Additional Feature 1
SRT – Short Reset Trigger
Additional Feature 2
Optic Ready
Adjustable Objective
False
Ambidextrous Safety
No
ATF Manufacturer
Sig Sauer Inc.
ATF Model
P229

Instructions for the task:
Retype the line containing "SRT – Short Reset Trigger" and each line after it through the end of the listing, exactly, leaving out everything else.

Response area:
SRT – Short Reset Trigger
Additional Feature 2
Optic Ready
Adjustable Objective
False
Ambidextrous Safety
No
ATF Manufacturer
Sig Sauer Inc.
ATF Model
P229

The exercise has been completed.